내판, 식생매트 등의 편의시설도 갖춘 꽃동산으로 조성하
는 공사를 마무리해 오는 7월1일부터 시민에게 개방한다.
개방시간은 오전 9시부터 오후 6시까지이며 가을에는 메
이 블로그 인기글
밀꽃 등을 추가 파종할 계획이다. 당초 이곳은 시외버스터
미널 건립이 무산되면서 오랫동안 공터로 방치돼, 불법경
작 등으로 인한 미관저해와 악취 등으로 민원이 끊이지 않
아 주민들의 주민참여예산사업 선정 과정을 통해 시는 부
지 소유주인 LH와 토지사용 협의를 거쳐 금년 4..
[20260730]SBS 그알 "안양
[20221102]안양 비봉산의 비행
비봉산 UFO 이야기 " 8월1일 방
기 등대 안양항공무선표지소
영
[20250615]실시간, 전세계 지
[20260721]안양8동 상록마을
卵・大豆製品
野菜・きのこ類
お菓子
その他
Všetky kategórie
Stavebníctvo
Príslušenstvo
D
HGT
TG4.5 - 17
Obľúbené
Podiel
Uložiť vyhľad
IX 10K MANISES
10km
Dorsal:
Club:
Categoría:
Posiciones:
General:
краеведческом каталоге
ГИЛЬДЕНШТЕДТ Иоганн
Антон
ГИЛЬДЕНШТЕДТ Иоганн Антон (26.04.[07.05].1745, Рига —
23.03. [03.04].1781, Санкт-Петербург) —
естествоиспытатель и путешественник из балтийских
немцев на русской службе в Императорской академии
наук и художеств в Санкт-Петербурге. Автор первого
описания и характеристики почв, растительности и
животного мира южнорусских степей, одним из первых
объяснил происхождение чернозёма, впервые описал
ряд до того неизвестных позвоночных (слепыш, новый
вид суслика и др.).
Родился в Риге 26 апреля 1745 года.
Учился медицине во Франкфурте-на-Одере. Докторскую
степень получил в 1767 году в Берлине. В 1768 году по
▬▬▬▬▬▬▬▬▬▬
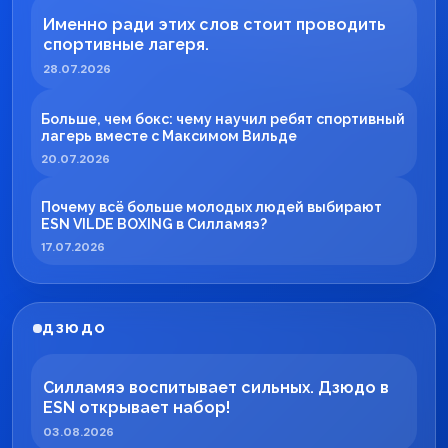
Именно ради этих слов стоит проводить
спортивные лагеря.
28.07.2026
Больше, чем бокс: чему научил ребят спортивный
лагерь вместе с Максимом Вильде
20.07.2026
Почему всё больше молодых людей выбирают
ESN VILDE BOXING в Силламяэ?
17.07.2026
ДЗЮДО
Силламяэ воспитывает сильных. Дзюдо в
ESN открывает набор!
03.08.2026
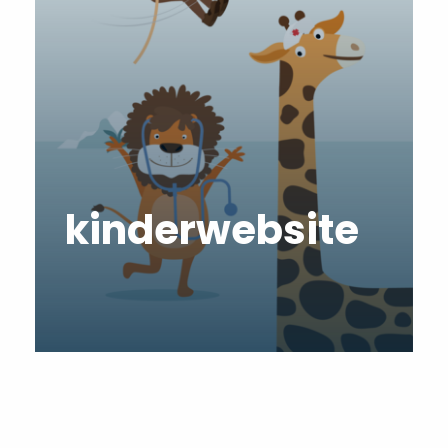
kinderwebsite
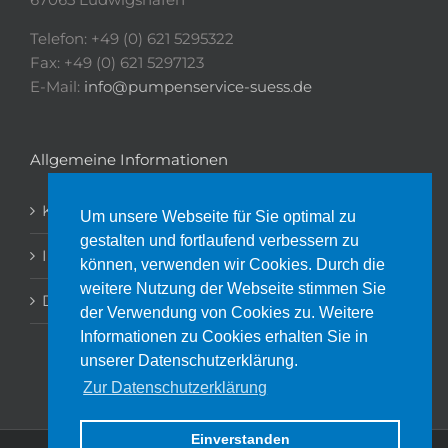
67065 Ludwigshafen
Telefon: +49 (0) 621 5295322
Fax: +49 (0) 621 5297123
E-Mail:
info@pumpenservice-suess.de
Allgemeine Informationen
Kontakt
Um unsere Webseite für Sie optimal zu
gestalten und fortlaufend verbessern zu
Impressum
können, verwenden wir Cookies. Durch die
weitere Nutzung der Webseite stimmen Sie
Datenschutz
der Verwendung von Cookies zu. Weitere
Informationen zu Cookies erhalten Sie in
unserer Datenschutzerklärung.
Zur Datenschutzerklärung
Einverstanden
▬▬▬▬▬▬▬▬▬▬
### Work order
Return each line of the records above in which the word "Силламяэ" occurs.

### Exercise result
ESN VILDE BOXING в Силламяэ?
Силламяэ воспитывает сильных. Дзюдо в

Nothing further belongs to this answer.